Open routenull0 opened 7 years ago
Please test, PDO class and code updated to match main phpipam repository.
Trying this on Ubuntu 16.04, PHP 7.0.18, connection fails with Could not connect to database! SQLSTATE[HY000] [2002]
. Works fine without SSL. I've verified that all the certs are valid and readable by the user running the script. I've also confirmed that I'm able to connect using the mysql client with the same credentials, certificates, and ciphers, and that I'm able to connect to the mysql database from the full phpipam instance.
A packet capture at the SQL server shows a "bad handshake" message in the stream:
00000000 52 00 00 00 0a 35 2e 35 2e 35 32 2d 4d 61 72 69 R....5.5 .52-Mari
00000010 61 44 42 00 56 00 00 00 5d 75 59 3b 5c 3b 54 72 aDB.V... ]uY;\;Tr
00000020 00 ff ff 08 02 00 0f e0 15 00 00 00 00 00 00 00 ........ ........
00000030 00 00 00 61 6f 2b 27 7e 68 6e 6e 5d 66 6b 67 00 ...ao+'~ hnn]fkg.
00000040 6d 79 73 71 6c 5f 6e 61 74 69 76 65 5f 70 61 73 mysql_na tive_pas
00000050 73 77 6f 72 64 00 sword.
00000000 20 00 00 01 8d aa 0b 00 00 00 00 c0 21 00 00 00 ....... ....!...
00000010 00 00 00 00 00 00 00 00 00 00 00 00 00 00 00 00 ........ ........
00000020 00 00 00 00 ....
00000056 16 00 00 02 ff 13 04 23 30 38 53 30 31 42 61 64 .......# 08S01Bad
00000066 20 68 61 6e 64 73 68 61 6b 65 handsha ke
Apologies for not gathering more data, my php-fu is weak these days.

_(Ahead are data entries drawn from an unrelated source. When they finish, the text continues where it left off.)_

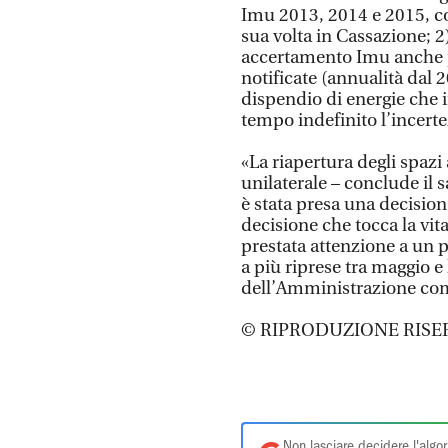
Imu 2013, 2014 e 2015, cos
sua volta in Cassazione; 2
accertamento Imu anche p
notificate (annualità dal 2
dispendio di energie che 
tempo indefinito l’incerte
«La riapertura degli spazi
unilaterale – conclude il 
è stata presa una decision
decisione che tocca la vita
prestata attenzione a un 
a più riprese tra maggio e 
dell’Amministrazione com
© RIPRODUZIONE RISE
Non lasciare decidere l'algor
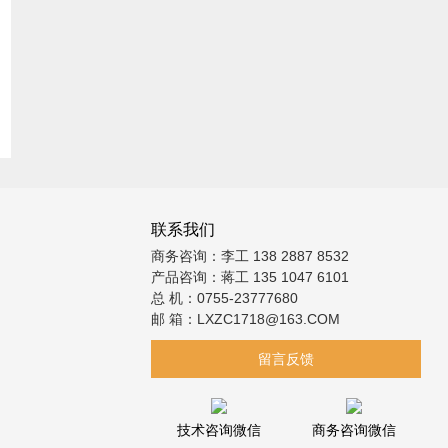
联系我们
商务咨询：李工 138 2887 8532
产品咨询：蒋工 135 1047 6101
总 机：0755-23777680
邮 箱：LXZC1718@163.COM
留言反馈
技术咨询微信
商务咨询微信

Relevant sections of config.php:
# mysql db settings, if mysql selected
# ******************************/
$config['db']['host'] = "ham-ms-03";
$config['db']['user'] = "ms01-agent";
$config['db']['pass'] = "super secret password";
$config['db']['name'] = "phpipam";
$config['db']['port'] = 3306;
/**
* SSL options for MySQL
*
See http://php.net/manual/en/ref.pdo-mysql.php
https://dev.mysql.com/doc/refman/5.7/en/ssl-options.html
Please update these settings before setting 'ssl' to true.
All settings can be commented out or set to NULL if not needed
php 5.3.7 required
******************************/
$config['db']['ssl'] = true; // true/false, enable or disable SSL as a whole
$config['db']['ssl_key'] = '/usr/local/lib/phpipam-agent/ssl/ham-ms-01-key.pem'; // path to an SSL key file. Only makes sense combined with ssl_cert
$config['db']['ssl_cert'] = '/usr/local/lib/phpipam-agent/ssl/ham-ms-01-cert.pem'; // path to an SSL certificate file. Only makes sense combined with
ssl_key
$config['db']['ssl_ca'] = '/usr/local/lib/phpipam-agent/ssl/ca-cert.pem'; // path to a file containing SSL CA certs
$config['db']['ssl_capath'] = '/usr/local/lib/phpipam-agent/ssl/'; // path to a directory containing CA certs
$config['db']['ssl_cipher'] = 'DHE-RSA-AES256-GCM-SHA384'; // one or more SSL Ciphers
Hi.
I have the same problem of cybershoe?
There is a way we can better debug the problem?
Thanks
Same issue :-(
It's a mandatory for me to secure this connection. Any update regarding this ?
Thanks
Does the phpipam-agent support MySQL connection via SSL?
I do not see the options within the config.php.